Oscar nominations raise audience expectations, causing nominated films to receive harsher user ratings on review platforms—a disappointment effect driven by the gap between expected and experienced quality.

"Is Competition Only One Click Away? The Digital Markets Act Impact on Google Maps" with Louis-Daniel Pape, 2026
Marketing Science, Forthcoming
CRESSE Best Paper Award for Young Researchers
Media: The Conversation, Forbes, Platform Papers

We study the DMA's requirement for Google Maps to offer rival navigation apps, finding that the default route choice architecture substantially shapes consumer behavior—and that mandatory interoperability can improve welfare.

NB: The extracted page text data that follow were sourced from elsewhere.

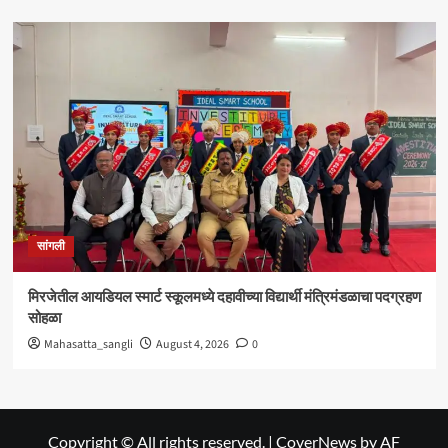
सांगली
मिरजेतील आयडियल स्मार्ट स्कूलमध्ये दहावीच्या विद्यार्थी मंत्रिमंडळाचा पदग्रहण
सोहळा
Mahasatta_sangli
August 4, 2026
0
Copyright © All rights reserved.
|
CoverNews
by AF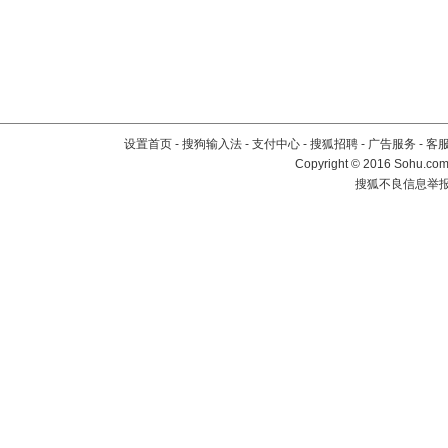
设置首页
-
搜狗输入法
-
支付中心
-
搜狐招聘
-
广告服务
-
客
Copyright
©
2016 Sohu.com 
搜狐不良信息举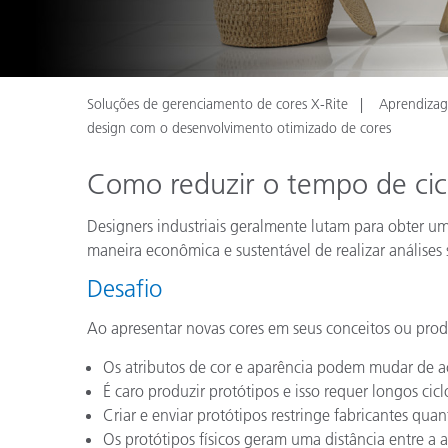
Plásticos
Soluções de gerenciamento de cores X-Rite
Aprendiza
design com o desenvolvimento otimizado de cores
Como reduzir o tempo de cic
Designers industriais geralmente lutam para obter u
maneira econômica e sustentável de realizar análises
Desafio
Ao apresentar novas cores em seus conceitos ou produt
Os atributos de cor e aparência podem mudar de ac
É caro produzir protótipos e isso requer longos cic
Criar e enviar protótipos restringe fabricantes q
Os protótipos físicos geram uma distância entre a a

"The Evolution of Discrimination in Online Markets: How the Rise in Anti-Asian Bias Affected Airbnb during the Pandemic" with Michael Luca and Elizaveta Pronkina, 2026
Marketing Science (Special Section on DEI), 45(1):108–122
NBER Working Paper No. 30344
Media: Market Watch, Harvard Business Review

We document a sharp rise in discrimination against Asian-American Airbnb hosts during COVID-19, showing that pandemic-driven scapegoating translated into measurable declines in bookings—evidence that social shocks can reshape marketplace discrimination.

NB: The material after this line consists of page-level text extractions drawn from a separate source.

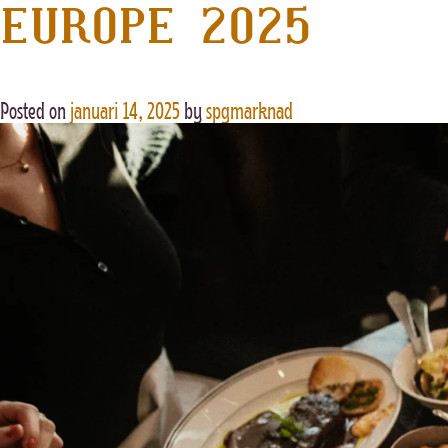
EUROPE 2025
Posted on
januari 14, 2025
by
spgmarknad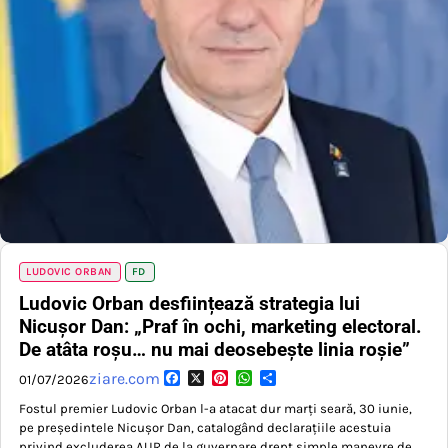
LUDOVIC ORBAN
FD
Ludovic Orban desființează strategia lui
Nicușor Dan: „Praf în ochi, marketing electoral.
De atâta roșu… nu mai deosebește linia roșie”
Facebook
X
Pinterest
WhatsApp
Partajează
ziare.com
01/07/2026
Fostul premier Ludovic Orban l-a atacat dur marți seară, 30 iunie,
pe președintele Nicușor Dan, catalogând declarațiile acestuia
privind excluderea AUR de la guvernare drept simple manevre de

"The Good, the Bad and the Picky: Consumer Heterogeneity and the Reversal of Product Ratings" with Tommaso Bondi and Ryan Stevens, 2025
Management Science, 71(8):7200–7222
Extended abstract: Proceedings of EC '23. ACM DL
Media: Cornell Chronicle, Harvard Business Review

Highly selective ("picky") reviewers rate products more harshly, and as a platform matures and attracts more expert reviewers, even high-quality products can see their average ratings decline—a systematic reversal driven by reviewer composition.

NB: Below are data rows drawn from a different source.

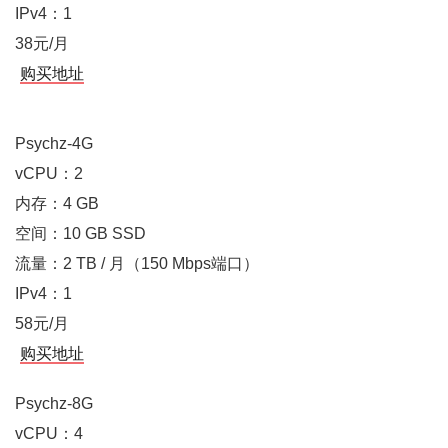
IPv4：1
38元/月
购买地址
Psychz-4G
vCPU：2
内存：4 GB
空间：10 GB SSD
流量：2 TB / 月（150 Mbps端口）
IPv4：1
58元/月
购买地址
Psychz-8G
vCPU：4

"Competition and Reputation in an Online Marketplace: Evidence from Airbnb", 2024
Management Science, 70(3):1357–1373
CRESSE & CPI Awards — Best Digital Economy Paper by CCIA
Nominated: Antitrust Writing Awards 2024

Increased local competition on Airbnb strengthens hosts' incentives to invest in reputation, with competitive pressure shaping quality provision in a way that benefits consumers in peer-to-peer marketplaces.

Working Papers

We develop a framework linking the informational content of reviews to reviewer incentives and platform design, identifying how review system architecture shapes both reviewer behavior and the quality of information aggregated on platforms.
Reputation incentives break down as service providers approach the end of their platform engagement horizon. We document end-game effects in online rating systems and study the platform design features that mitigate them.
We study Airbnb's 2022 policy requiring all-inclusive price display and show that unshrouding hidden cleaning fees reshapes host pricing strategies and consumer demand, with implications for platform transparency regulation.
When YouTube tightened ad monetization in 2018, affected creators shifted effort toward Patreon, increasing paid content production by 8% and patron earnings by 14%—documenting how platform governance shocks generate cross-platform complementor responses.

Work in Progress

"When Wages Rise, Do Algorithms React? Uber's Response to Minimum Earnings Rules" with Louis-Daniel Pape

We study whether Uber's pricing algorithm responds to minimum earnings regulations in ways that offset the intended worker protection effects of minimum pay rules.